Unlike most of his Symphonies, Mendelssohn’s E-minor Violin Concerto (1844) has never fallen out of favour. A work that takes its composer’s formal and expressive concerns to a virtual peak of perfection can all too easily be taken for granted, making this account from Jennifer Pike the more admirable. Her rapport with Gardner is evident from the outset, though it is in her fluent rendering of the first-movement’s developmental cadenza that the performance really hits its stride.

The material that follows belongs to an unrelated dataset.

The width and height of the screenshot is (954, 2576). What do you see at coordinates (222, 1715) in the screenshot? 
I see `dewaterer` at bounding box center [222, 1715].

This is maintained over a plaintively expressive Andante which unfolds with an almost barcarolle-like gait in its outer sections and no lack of pathos in its central one, then throughout a Finale whose spirited progress evinces no trace of the blandness that so often mars this understatedly innovative music. Only a touch of insipidness and a tendency to glide through more incisive passage-work prevents this from being among the finest recent accounts, while the CBSO’s always responsive accompaniment enables one to savour the detail as well as the counter-melodies to be brought out in the orchestral writing.
It has often been remarked that the sixteen years between Mendelssohn’s Overture to A Midsummer Night’s Dream and the 1842 incidental music for the first German staging of Shakespeare’s play are of no account in terms of continuity of inspiration, the overall score ‘taking in’ this drama in all essentials.

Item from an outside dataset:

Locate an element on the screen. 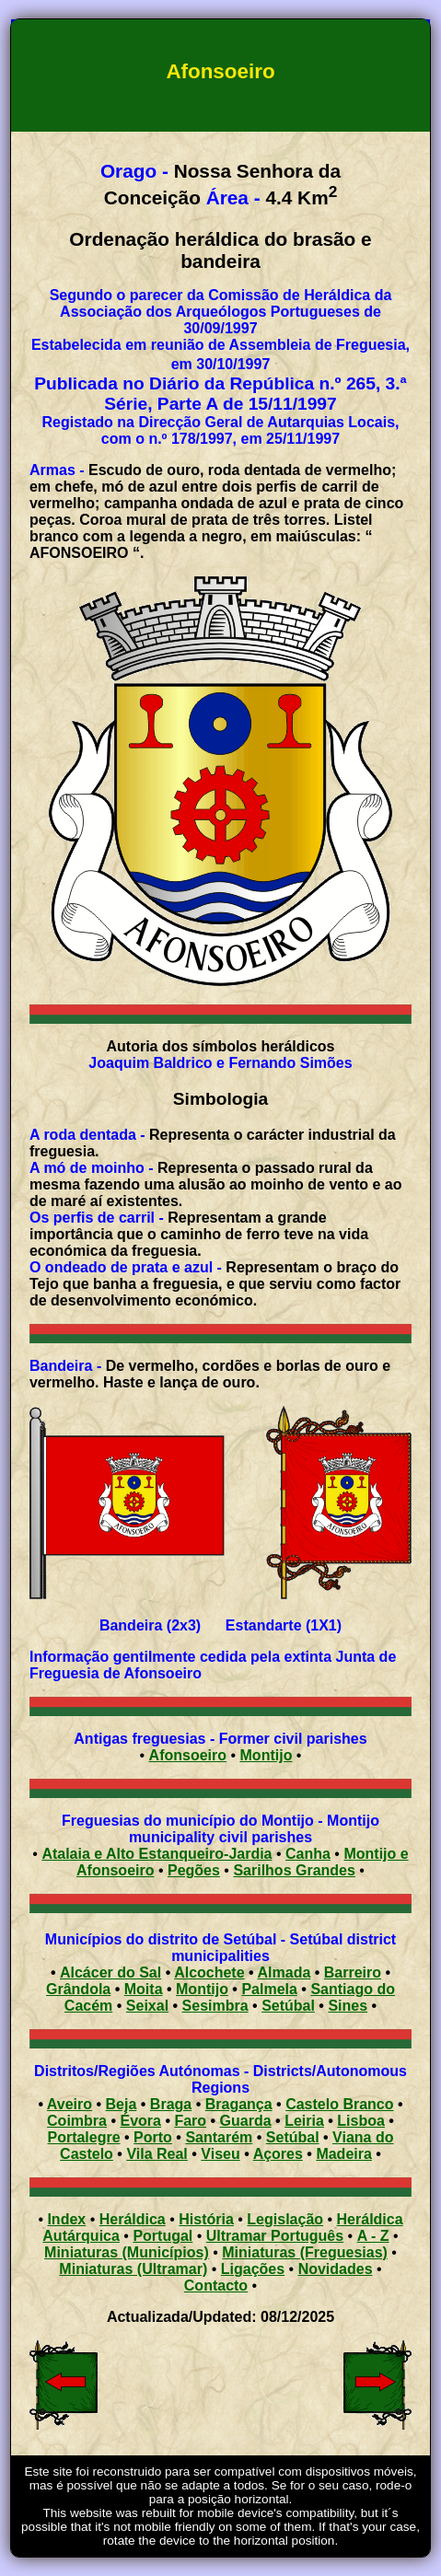  Madeira is located at coordinates (343, 2154).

In a recording though the problem arises how best to present music whose element of melodrama is not inconsiderable: the present selection is an unofficial 40-minute ‘suite’ making for a sequence which is logical while not necessarily cohesive.

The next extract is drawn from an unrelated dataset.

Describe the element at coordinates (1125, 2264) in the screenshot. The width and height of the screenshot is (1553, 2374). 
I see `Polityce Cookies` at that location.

Gardner secures a committed response from the CBSO – not least in an Overture which finds a persuasive balance between the spirit and human domains, if without quite the spontaneous wonder such as numerous predecessors have found in it. The ‘Scherzo’ is trenchant and quick-witted, while ‘You spotted snakes’ features Rhian Lois and Keri Fuge in mellifluous accord, then the alternately restless and jovial ‘Intermezzo’ is finely delineated. The not untroubled serenity of the ‘Notturno’ might have been more affecting at a marginally steadier tempo, though Gardner’s incisiveness does ensure the pomp of the ‘Wedding March’ never feels overbearing. After the robust vigour of ‘Dance of the Clowns’, the CBSO Youth Chorus exudes mystery and enchantment in the final ‘Through the house’ – its rendering of the Overture’s concluding cadence a fair definition of the change from early- to mid-Romanticism. A pity both the ‘Fairy March’ and ‘Funeral March’ (Nos.2 & 10 from the complete score) are omitted – an enhancement out of all proportion to their brevity.
Overall, these are persuasive accounts of music as wears its 175 years and more lightly. The SACD sound is comparable to earlier issues in this series, as are the booklet notes by Bayan Northcott and Gerald Larner, and with sung texts included. Not the only versions to have, but recommended all the same.